ArthurHeitmann/arctic_shift

Best way to download data for a select number of subreddits?

Closed this issue · 7 comments

I'm looking for the most efficient method to download data from specific subreddits within a given date range, including all posts and comments.

I've attempted using https://arctic-shift.photon-reddit.com/download-tool by manually inputting the subreddit and date range. However, this manual process is cumbersome, and there's a risk of failure. Is there a more automated and reliable approach? I prefer not to download archives due to space and speed considerations.

It depends on how big the subreddit is. The download tool is too slow for the many millions of comments on the top subreddits. Though for smaller ones it should work fine.

If you don't need data from 2023, you can use these dumps separated by subreddit. And for more recent data, you will have to wait a couple more weeks for u/Watchful1 to finish those.

Thanks for the quick reply! In general, it is a couple of medium sized subreddits, speed is not the issue, more curious if there was an automated way to download them without needing to click and type on the webpage many times.

I will check out the dumps!

You can also use the API yourself, if you want more control and confidence. That is what the website is using.

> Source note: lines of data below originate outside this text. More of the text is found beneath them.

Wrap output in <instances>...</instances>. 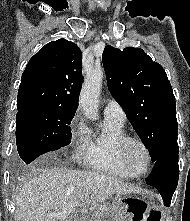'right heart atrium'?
<instances>
[{
  "label": "right heart atrium",
  "instance_id": "1",
  "mask_svg": "<svg viewBox=\"0 0 190 221\" xmlns=\"http://www.w3.org/2000/svg\"><path fill=\"white\" fill-rule=\"evenodd\" d=\"M70 140L73 158L77 162L85 161L90 151V132L80 115H76L71 122Z\"/></svg>",
  "mask_w": 190,
  "mask_h": 221
}]
</instances>
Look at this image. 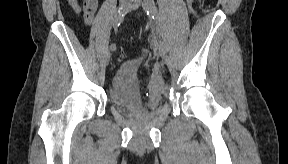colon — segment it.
I'll return each mask as SVG.
<instances>
[{
	"label": "colon",
	"instance_id": "obj_1",
	"mask_svg": "<svg viewBox=\"0 0 288 164\" xmlns=\"http://www.w3.org/2000/svg\"><path fill=\"white\" fill-rule=\"evenodd\" d=\"M93 15H94V11H92L88 7H84L83 18H89V17H92ZM125 58H126V53L123 50H121L119 53V59L124 60Z\"/></svg>",
	"mask_w": 288,
	"mask_h": 164
}]
</instances>
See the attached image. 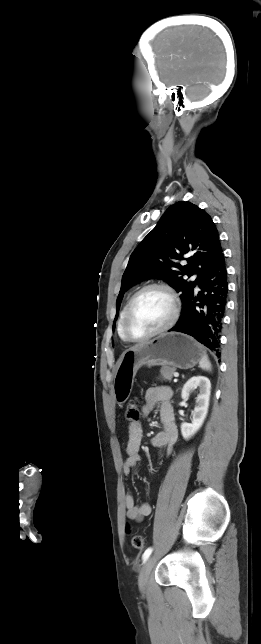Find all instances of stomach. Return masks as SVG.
Returning <instances> with one entry per match:
<instances>
[{
  "label": "stomach",
  "instance_id": "stomach-1",
  "mask_svg": "<svg viewBox=\"0 0 261 644\" xmlns=\"http://www.w3.org/2000/svg\"><path fill=\"white\" fill-rule=\"evenodd\" d=\"M205 355L203 347L181 333H164L120 358L113 380V394L118 404L125 403L132 392L134 378L142 366H164L187 370Z\"/></svg>",
  "mask_w": 261,
  "mask_h": 644
}]
</instances>
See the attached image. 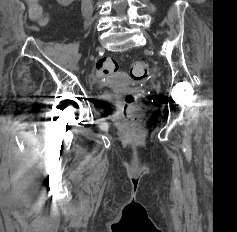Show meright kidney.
I'll return each mask as SVG.
<instances>
[{"label": "right kidney", "mask_w": 237, "mask_h": 232, "mask_svg": "<svg viewBox=\"0 0 237 232\" xmlns=\"http://www.w3.org/2000/svg\"><path fill=\"white\" fill-rule=\"evenodd\" d=\"M58 3L62 6H68L70 5L74 0H57Z\"/></svg>", "instance_id": "right-kidney-1"}]
</instances>
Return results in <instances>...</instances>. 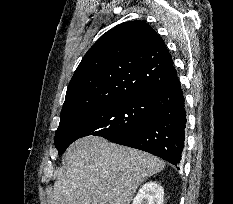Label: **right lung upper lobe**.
Masks as SVG:
<instances>
[{
  "label": "right lung upper lobe",
  "mask_w": 233,
  "mask_h": 204,
  "mask_svg": "<svg viewBox=\"0 0 233 204\" xmlns=\"http://www.w3.org/2000/svg\"><path fill=\"white\" fill-rule=\"evenodd\" d=\"M177 76L164 41L143 21L105 33L87 51L66 92L59 128L98 107L151 95Z\"/></svg>",
  "instance_id": "obj_1"
}]
</instances>
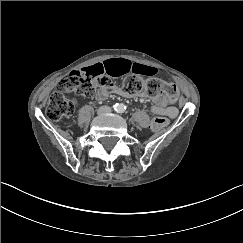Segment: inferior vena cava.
Instances as JSON below:
<instances>
[{
	"mask_svg": "<svg viewBox=\"0 0 243 243\" xmlns=\"http://www.w3.org/2000/svg\"><path fill=\"white\" fill-rule=\"evenodd\" d=\"M111 111V106L110 105H105L104 107H99L98 108V113L99 114H104L105 112H110Z\"/></svg>",
	"mask_w": 243,
	"mask_h": 243,
	"instance_id": "inferior-vena-cava-1",
	"label": "inferior vena cava"
}]
</instances>
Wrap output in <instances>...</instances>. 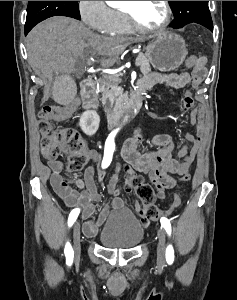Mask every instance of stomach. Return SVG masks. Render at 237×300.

I would prefer to use the API but am unsure how to format the calls such that they match how the website functions. My concern is that due to the limit of 100, I would simply just miss out on the totality of posts or comment for any given day. Happy to chat more via reddit or discord, already very appreciative of the help.

My contact details are in the readme. But the basic idea is that you move through the data time wise. When making a request, all posts/comments will be returned sorted by their date in ascending or descending order. Depending on whether you want to start with the newest and move towards the oldest, or the other way around, you get the date of the last post/comment. Then you use that date as a parameter for the next request. Then you continue that until you hit the end.

Makes sense, will give that a go! I tried to use the discord URL but it kept bouncing me back to the landing page.

If you still need help, I've added my discord username to the readme as well.